* _Work order_
Copy out the data exactly, leaving the pictures behind.

* _Data section_
━━━━

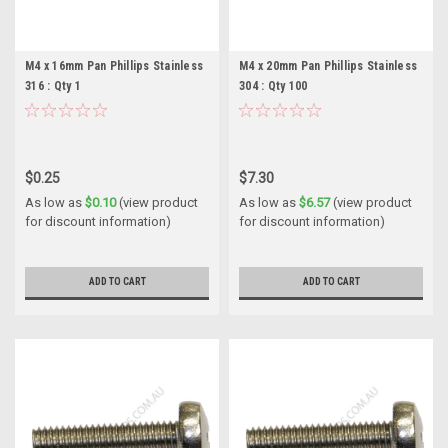
M4 x 16mm Pan Phillips Stainless
M4 x 20mm Pan Phillips Stainless
316 : Qty 1
304 : Qty 100
$0.25
$7.30
As low as
$0.10
(view product
As low as
$6.57
(view product
for discount information)
for discount information)
ADD TO CART
ADD TO CART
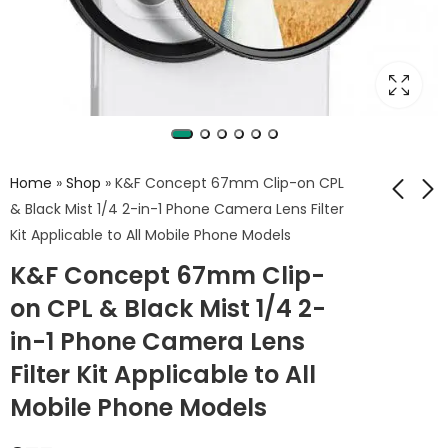
Home
»
Shop
»
K&F Concept 67mm Clip-on CPL
& Black Mist 1/4 2-in-1 Phone Camera Lens Filter
Kit Applicable to All Mobile Phone Models
K&F Concept 67mm
K&F Concept Alpha
K&F Concept 67mm Clip-
Clip-on Black Mist
Camera Sling Bag
1/8 Phone Camera
10L
on CPL & Black Mist 1/4 2-
1,175
1,950
EGP
EGP
Lens Filter Kit
in-1 Phone Camera Lens
Applicable to All
Mobile Phone
Filter Kit Applicable to All
Models
Mobile Phone Models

━━━━

* _Problem solution_
M4 x 16mm Pan Phillips Stainless
M4 x 20mm Pan Phillips Stainless
316 : Qty 1
304 : Qty 100
$0.25
$7.30
As low as
$0.10
(view product
As low as
$6.57
(view product
for discount information)
for discount information)
ADD TO CART
ADD TO CART
Home
»
Shop
»
K&F Concept 67mm Clip-on CPL
& Black Mist 1/4 2-in-1 Phone Camera Lens Filter
Kit Applicable to All Mobile Phone Models
K&F Concept 67mm
K&F Concept Alpha
K&F Concept 67mm Clip-
Clip-on Black Mist
Camera Sling Bag
1/8 Phone Camera
10L
on CPL & Black Mist 1/4 2-
1,175
1,950
EGP
EGP
Lens Filter Kit
in-1 Phone Camera Lens
Applicable to All
Mobile Phone
Filter Kit Applicable to All
Models
Mobile Phone Models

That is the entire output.